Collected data
━━━━━━━━━━
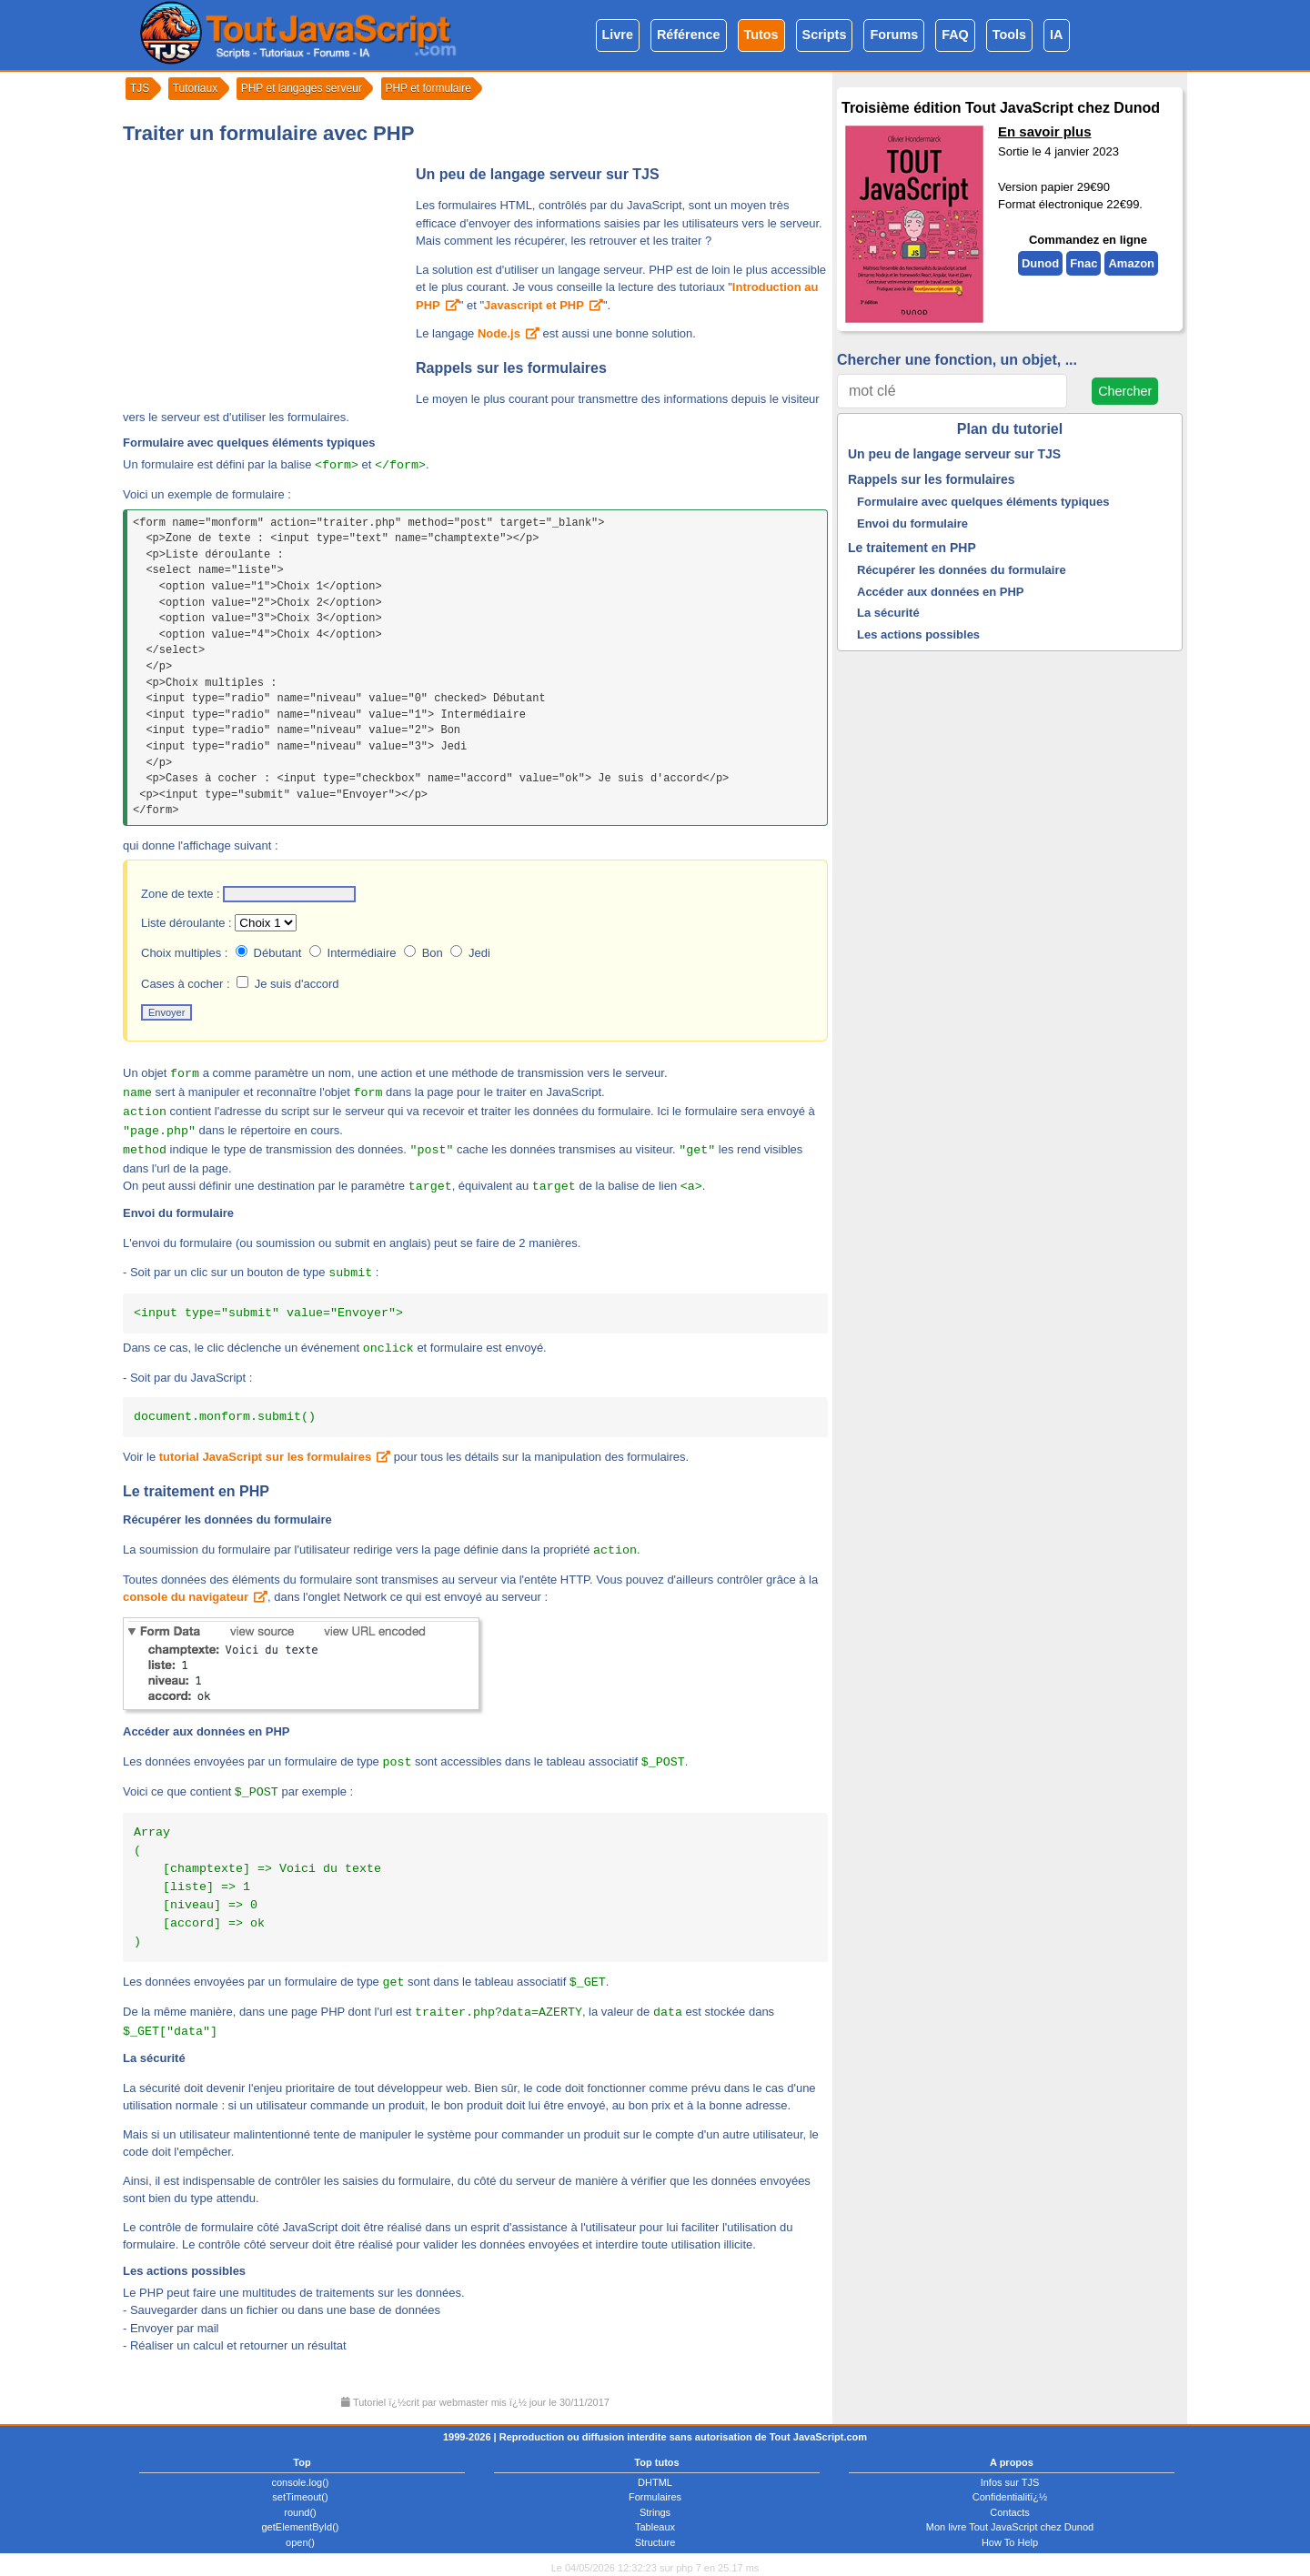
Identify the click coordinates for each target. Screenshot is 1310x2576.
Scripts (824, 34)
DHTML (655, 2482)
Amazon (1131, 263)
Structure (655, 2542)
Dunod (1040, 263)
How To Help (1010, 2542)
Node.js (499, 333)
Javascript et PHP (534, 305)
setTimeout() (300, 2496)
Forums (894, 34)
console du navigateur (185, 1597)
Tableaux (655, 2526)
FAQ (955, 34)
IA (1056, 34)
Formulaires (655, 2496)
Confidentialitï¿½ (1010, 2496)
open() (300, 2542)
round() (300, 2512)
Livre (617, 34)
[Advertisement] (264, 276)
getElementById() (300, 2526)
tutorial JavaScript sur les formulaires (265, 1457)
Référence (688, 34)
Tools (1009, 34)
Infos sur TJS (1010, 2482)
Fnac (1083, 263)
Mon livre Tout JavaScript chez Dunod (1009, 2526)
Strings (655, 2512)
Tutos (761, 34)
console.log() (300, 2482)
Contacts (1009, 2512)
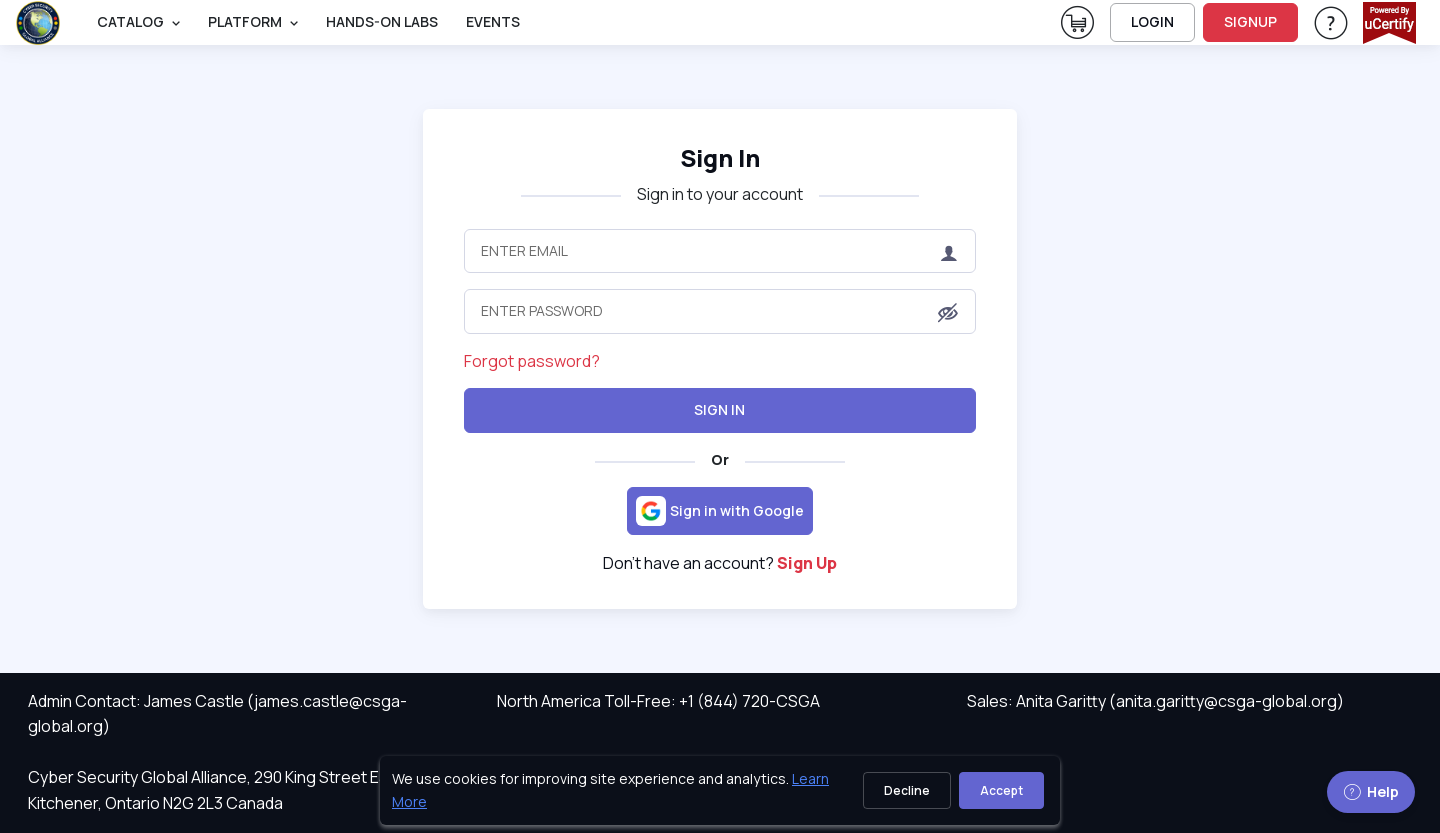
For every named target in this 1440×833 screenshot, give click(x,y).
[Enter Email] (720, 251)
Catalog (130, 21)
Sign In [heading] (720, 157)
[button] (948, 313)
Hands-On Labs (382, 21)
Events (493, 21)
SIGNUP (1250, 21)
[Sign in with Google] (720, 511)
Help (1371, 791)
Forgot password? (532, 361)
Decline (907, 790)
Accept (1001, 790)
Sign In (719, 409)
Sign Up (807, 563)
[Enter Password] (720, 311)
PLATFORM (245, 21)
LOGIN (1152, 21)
━━━━━━━━━━
Assigned task:
Your task is to repeat the opening line of the entries above and each line after it, ending with the line that has "[Sign in with Google] (720, 511)". Do not include the pictures.

Written response:
Identify the click coordinates for each target. Screenshot is 1310x2576.
Scripts (824, 34)
DHTML (655, 2482)
Amazon (1131, 263)
Structure (655, 2542)
Dunod (1040, 263)
How To Help (1010, 2542)
Node.js (499, 333)
Javascript et PHP (534, 305)
setTimeout() (300, 2496)
Forums (894, 34)
console du navigateur (185, 1597)
Tableaux (655, 2526)
FAQ (955, 34)
IA (1056, 34)
Formulaires (655, 2496)
Confidentialitï¿½ (1010, 2496)
open() (300, 2542)
round() (300, 2512)
Livre (617, 34)
[Advertisement] (264, 276)
getElementById() (300, 2526)
tutorial JavaScript sur les formulaires (265, 1457)
Référence (688, 34)
Tools (1009, 34)
Infos sur TJS (1010, 2482)
Fnac (1083, 263)
Mon livre Tout JavaScript chez Dunod (1009, 2526)
Strings (655, 2512)
Tutos (761, 34)
console.log() (300, 2482)
Contacts (1009, 2512)
For every named target in this 1440×833 screenshot, give click(x,y).
[Enter Email] (720, 251)
Catalog (130, 21)
Sign In [heading] (720, 157)
[button] (948, 313)
Hands-On Labs (382, 21)
Events (493, 21)
SIGNUP (1250, 21)
[Sign in with Google] (720, 511)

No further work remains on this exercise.